On a mist-shrouded New Year’s Day, the inhabitants of San Cristóbal de las Casas, a sleepy city of 120,000 in the central highlands of Chiapas, awoke to find their city under occupation by 3,000 members of the EZLN. The insurgents—all indigenous, a third of them women—quickly took over city hall, police stations, and an army garrison, releasing prisoners from the local jail and burning property deeds in protest of the power of large-scale landownership. When a Mexican army helicopter strayed too close, they shot it down.

“We are a product of 500 years of struggle,” began the Declaration of War read out from the city-hall balcony to the people gathered in the main square, or Zócalo. Then came the phrase that would become iconic the world over: “But today we say ¡Ya Basta! (Enough is Enough!).” Named after the equally iconic revolutionary leader Emiliano Zapata, the Zapatistas planned the rebellion to coincide with the enactment of the North American Free Trade Agreement (NAFTA).

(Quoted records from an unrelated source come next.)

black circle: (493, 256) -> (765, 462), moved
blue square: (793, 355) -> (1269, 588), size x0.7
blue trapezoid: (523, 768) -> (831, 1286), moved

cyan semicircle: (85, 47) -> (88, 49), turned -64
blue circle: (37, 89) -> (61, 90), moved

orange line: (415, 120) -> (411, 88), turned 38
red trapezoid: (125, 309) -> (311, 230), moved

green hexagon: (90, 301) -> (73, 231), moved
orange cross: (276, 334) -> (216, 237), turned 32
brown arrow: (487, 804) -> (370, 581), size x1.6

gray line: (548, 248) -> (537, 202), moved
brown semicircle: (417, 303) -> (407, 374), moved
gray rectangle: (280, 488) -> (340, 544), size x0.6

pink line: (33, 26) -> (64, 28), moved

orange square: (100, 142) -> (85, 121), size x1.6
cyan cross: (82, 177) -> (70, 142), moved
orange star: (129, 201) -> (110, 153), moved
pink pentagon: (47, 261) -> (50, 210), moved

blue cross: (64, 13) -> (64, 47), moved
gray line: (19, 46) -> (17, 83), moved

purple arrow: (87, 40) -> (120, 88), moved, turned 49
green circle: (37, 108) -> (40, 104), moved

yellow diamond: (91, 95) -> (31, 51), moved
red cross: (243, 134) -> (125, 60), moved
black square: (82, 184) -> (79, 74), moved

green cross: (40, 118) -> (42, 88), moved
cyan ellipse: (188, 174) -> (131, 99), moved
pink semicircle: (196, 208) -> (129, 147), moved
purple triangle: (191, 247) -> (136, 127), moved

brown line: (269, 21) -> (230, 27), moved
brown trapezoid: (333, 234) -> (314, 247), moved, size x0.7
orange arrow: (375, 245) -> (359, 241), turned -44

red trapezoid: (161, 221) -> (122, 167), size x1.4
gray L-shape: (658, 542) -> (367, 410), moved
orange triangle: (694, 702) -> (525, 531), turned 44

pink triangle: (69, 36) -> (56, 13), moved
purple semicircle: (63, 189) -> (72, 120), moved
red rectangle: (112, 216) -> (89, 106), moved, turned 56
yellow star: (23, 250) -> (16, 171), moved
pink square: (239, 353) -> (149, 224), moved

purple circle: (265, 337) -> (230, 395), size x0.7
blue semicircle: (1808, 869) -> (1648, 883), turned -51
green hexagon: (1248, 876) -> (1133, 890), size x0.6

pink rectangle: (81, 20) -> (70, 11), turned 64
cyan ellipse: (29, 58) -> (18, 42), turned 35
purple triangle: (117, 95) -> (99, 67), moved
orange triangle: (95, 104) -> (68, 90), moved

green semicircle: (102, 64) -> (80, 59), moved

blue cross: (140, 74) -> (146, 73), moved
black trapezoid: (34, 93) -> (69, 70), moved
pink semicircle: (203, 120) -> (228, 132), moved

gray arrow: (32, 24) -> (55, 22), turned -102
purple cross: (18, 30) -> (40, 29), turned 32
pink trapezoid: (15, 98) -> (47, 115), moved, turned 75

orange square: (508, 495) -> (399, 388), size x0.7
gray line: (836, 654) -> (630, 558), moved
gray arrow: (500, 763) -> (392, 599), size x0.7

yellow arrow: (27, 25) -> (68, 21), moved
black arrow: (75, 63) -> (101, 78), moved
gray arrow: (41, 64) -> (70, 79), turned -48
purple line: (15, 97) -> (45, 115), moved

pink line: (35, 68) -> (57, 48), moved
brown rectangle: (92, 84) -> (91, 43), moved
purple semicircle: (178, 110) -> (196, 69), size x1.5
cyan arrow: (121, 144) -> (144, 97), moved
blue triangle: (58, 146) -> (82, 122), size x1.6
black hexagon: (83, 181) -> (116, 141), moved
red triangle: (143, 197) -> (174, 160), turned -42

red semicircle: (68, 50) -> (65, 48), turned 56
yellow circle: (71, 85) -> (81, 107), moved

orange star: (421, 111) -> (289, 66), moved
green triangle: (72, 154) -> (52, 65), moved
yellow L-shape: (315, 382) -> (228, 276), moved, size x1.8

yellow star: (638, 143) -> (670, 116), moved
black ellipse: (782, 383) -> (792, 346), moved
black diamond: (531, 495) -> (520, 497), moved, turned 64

Their prediction, which history has subsequently borne out, was that NAFTA would hasten the dispossession of indigenous people both by opening up the region to large-scale ranching and by driving down the prices small farmers received for their corn, beans, and coffee. Today, Mexico imports nearly half of the corn and beans it consumes, and is equally dependent on staple products such as American-produced pork, chicken, wheat, and powdered milk.

The authors interview Diana Itzú (Spanish only).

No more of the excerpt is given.